Image Retrieval for Unseen Compositions. With a learned composition model in place, our method can retrieve relevant images for textual queries for object-attribute pairs unseen during training. The query itself is in the form of an attribute a and an object o; we embed them, and all the image candidates x, in our semantic space, and select the ones that are nearest to our desired composition. We stress that these compositions are completely new and arise from our model’s factored representation of composition.

Figure 3 shows examples. The query is shown in text, and the top 5 nearest images in embedding space are shown alongside. Our method accurately distinguishes between attribute “states” of the same object to retrieve relevant images for the query. The last row shows failure cases. We observe characteristic failures for compositions involving some under-represented object classes in training pairs. For example, compositions involving “hat” are poorly learned as it features in only two training compositions. We also observe common failures involving ambiguous labels (examples of moldy bread are also often sliced in the data).

Image Retrieval for Out-of-Domain Compositions. Figure 4 takes this task two steps further. First, we perform retrieval on an image database disjoint from training to demonstrate robustness to domain shift in the open world setting. Figure 4 (left) shows retrievals from the ImageNet validation set, a set of 50 K images disjoint from MIT-States. Even across this dataset, our model can retrieve images with unseen compositions. As to be expected, there is much more variation. For example, bottle-caps in ImageNet—an object class that is not present in MIT-States—are misconstrued as coins.

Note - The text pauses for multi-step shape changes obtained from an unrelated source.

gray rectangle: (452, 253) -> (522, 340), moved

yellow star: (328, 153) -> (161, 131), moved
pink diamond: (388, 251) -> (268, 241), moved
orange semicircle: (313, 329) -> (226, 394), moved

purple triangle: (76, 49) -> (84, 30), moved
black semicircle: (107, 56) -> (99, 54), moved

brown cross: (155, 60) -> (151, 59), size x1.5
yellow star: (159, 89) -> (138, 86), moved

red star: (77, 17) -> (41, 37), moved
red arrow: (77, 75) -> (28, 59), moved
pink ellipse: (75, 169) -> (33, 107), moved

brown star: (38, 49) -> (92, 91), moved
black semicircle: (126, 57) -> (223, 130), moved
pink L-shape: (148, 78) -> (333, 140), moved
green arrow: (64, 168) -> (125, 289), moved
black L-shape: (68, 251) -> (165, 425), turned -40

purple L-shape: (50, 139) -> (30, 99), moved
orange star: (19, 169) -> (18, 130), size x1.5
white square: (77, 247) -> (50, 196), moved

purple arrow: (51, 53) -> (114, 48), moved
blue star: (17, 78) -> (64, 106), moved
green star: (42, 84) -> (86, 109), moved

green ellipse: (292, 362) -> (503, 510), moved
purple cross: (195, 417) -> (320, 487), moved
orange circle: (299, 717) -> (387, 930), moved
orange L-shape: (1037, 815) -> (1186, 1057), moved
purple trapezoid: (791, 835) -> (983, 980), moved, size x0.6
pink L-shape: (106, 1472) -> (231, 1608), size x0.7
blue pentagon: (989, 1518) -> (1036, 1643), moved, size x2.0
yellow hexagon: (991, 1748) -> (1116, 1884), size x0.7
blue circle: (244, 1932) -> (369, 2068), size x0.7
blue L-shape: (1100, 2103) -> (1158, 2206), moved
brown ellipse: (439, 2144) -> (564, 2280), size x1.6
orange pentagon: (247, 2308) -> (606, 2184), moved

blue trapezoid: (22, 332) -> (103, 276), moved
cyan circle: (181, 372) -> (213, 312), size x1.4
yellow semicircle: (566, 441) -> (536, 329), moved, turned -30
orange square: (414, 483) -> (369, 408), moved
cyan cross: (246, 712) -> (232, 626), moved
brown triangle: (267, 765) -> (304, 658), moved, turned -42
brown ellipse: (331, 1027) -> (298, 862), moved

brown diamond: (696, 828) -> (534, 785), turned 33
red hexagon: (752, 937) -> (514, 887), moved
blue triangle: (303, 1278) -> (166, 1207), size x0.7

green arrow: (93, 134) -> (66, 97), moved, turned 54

Second, we perform retrieval on the disjoint database and issue queries for compositions that are in neither the training nor test set. For example, the objects barn or cycle are never seen in MIT-States, under any attribute composition. We refer to these compositions as out-of-domain. Our method handles them by applying attribute operators to GloVe object vectors. Figure 4 (right) shows examples. This generalization is straightforward with our method, whereas it is prohibited by the existing methods RedWine [33] and AnalogousAttr [5]. They rely on having pre-trained SVMs for all constituent concepts. In order to allow an out-of-domain composition with a new object category, those methods would need to gather labeled images for that object, train an SVM, and repeat their full training pipelines.

Fig. 4.
figure 4

Top retrieval results in the out-of-domain setting. Images are retrieved from an unseen domain, ImageNet. Left: Our method can successfully retrieve unseen compositions from images in the wild. Right: Retrievals on out-of-domain compositions. Compositions involving objects that are not even present in our dataset (like lock and barn) can be retrieved using our model’s factorized representation.

5 Conclusion

We presented a model of attribute-object composition built around the idea of “attributes as operators”. We modeled this composition as an attribute-conditioned transformation of an object vector, and incorporated it into an embedding learning model to identify unseen compositions. We introduced several linguistically inspired auxiliary loss terms to regularize training, all of which capitalize on the operator model for attributes. Experiments show considerable gains over existing models. Our method generalizes well to unseen compositions, in open world, closed world, and even out-of-domain settings. In future work we plan to explore extensions to accommodate relative attribute comparisons and to deal with compositions involving multiple attributes.